本文由 AI 分析生成
建立時間: 2026-03-28 來源: https://human-as-robot.github.io/
Summary
Qiu et al. (2025, arXiv:2503.13441) address the data bottleneck in humanoid robot learning by using egocentric human demonstrations as cross-embodiment training data. They collect PH2D (task-oriented egocentric dataset) and train HAT (Human Action Transformer), a unified policy for both humans and humanoid robots with differentiable action retargeting.
Qiu 等人(2025,arXiv:2503.13441)通過使用以自我為中心的人類示範作為跨具身訓練數據,解決了人形機器人學習中的數據瓶頸問題。他們收集了 PH2D(任務導向的自我中心數據集),並訓練了 HAT(人類動作轉換器)——一個用於人類和人形機器人的統一策略,具有可微分的動作重定向。
Prerequisites
- Imitation learning / behavior cloning
- Humanoid robot manipulation (teleoperation, embodiment gap)
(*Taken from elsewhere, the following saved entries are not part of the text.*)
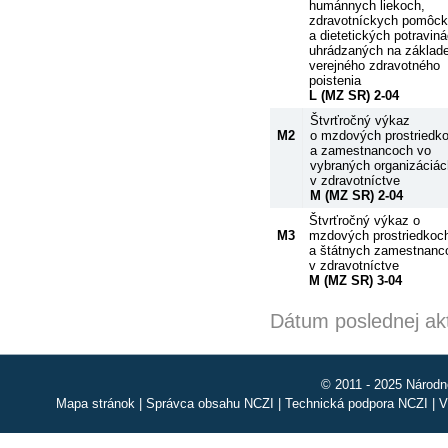
humánnych liekoch,
zdravotníckych pomôc
a dietetických potravin
uhrádzaných na základ
verejného zdravotného
poistenia
L (MZ SR) 2-04
Štvrťročný výkaz
M2
o mzdových prostriedk
a zamestnancoch vo
vybraných organizáciác
v zdravotníctve
M (MZ SR) 2-04
Štvrťročný výkaz o
M3
mzdových prostriedkoc
a štátnych zamestnanc
v zdravotníctve
M (MZ SR) 3-04
Dátum poslednej akt
© 2011 - 2025 Národn
Mapa stránok
|
Správca obsahu NCZI
|
Technická podpora NCZI
|
V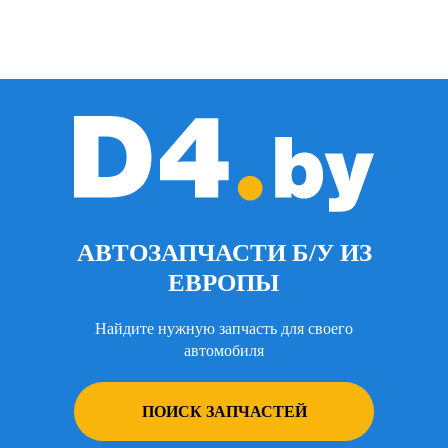
АВТОЗАПЧАСТИ Б/У ИЗ
ЕВРОПЫ
Найдите нужную запчасть для своего
автомобиля
ПОИСК ЗАПЧАСТЕЙ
- Transformer-based policy architectures
- Cross-embodiment transfer / sim-to-real
Core Idea
Teleoperated robot data is expensive and hard to scale. Human egocentric video is cheap and abundant but suffers from an “embodiment gap” (different kinematics, perspective, interaction physics). The paper addresses this gap from two angles:
- Data: PH2D is a task-oriented egocentric dataset specifically aligned with humanoid manipulation (not random daily activities); reduces kinematic mismatch
- Model: HAT uses a unified state-action space for both humans and humanoids. A differentiable retargeting module maps human hand/body poses to robot joint angles, enabling co-training without separate human/robot decoders
HAT is co-trained on large-scale human data + smaller-scale robot teleoperation data, treating humans and robots as different “embodiments” within the same framework.
Results
- Human data improves both generalization (new tasks/objects) and robustness (perturbation recovery) of the manipulation policy
- Significantly better data collection efficiency vs. pure teleoperation
- Demonstrated on real humanoid robot platforms
Limitations
Author-stated:
- Embodiment gap cannot be fully closed; some tasks may require robot-specific fine-tuning
- PH2D dataset collection is still task-directed, not passively harvested
Unstated:
- Differentiable retargeting quality depends on anatomical similarity between human and robot morphology — may not generalize to non-humanoid robots
- Evaluation scope limited to tabletop manipulation; locomotion and whole-body tasks not addressed
Reproducibility
- Code/Data: Project page at human-as-robot.github.io (dataset and code availability not fully specified in abstract)
- Compute: Standard robotics lab training scale
Insights
The key contribution is demonstrating that task-aligned egocentric human video can meaningfully reduce the robot data requirement for humanoid manipulation — without requiring expensive motion capture. The differentiable retargeting approach is elegant: it makes the embodiment gap a differentiable function rather than a hard domain gap, enabling end-to-end learning. This work is part of a broader trend (alongside AnyDex, UMI, etc.) of treating cheap human video as a scalable source of robot training signal.
Connections
Raw Excerpt
We mitigate the embodiment gap between humanoids and humans from both the data and modeling perspectives. Co-trained with smaller-scale robot data, HAT directly models humanoid robots and humans as different embodiments without additional supervision.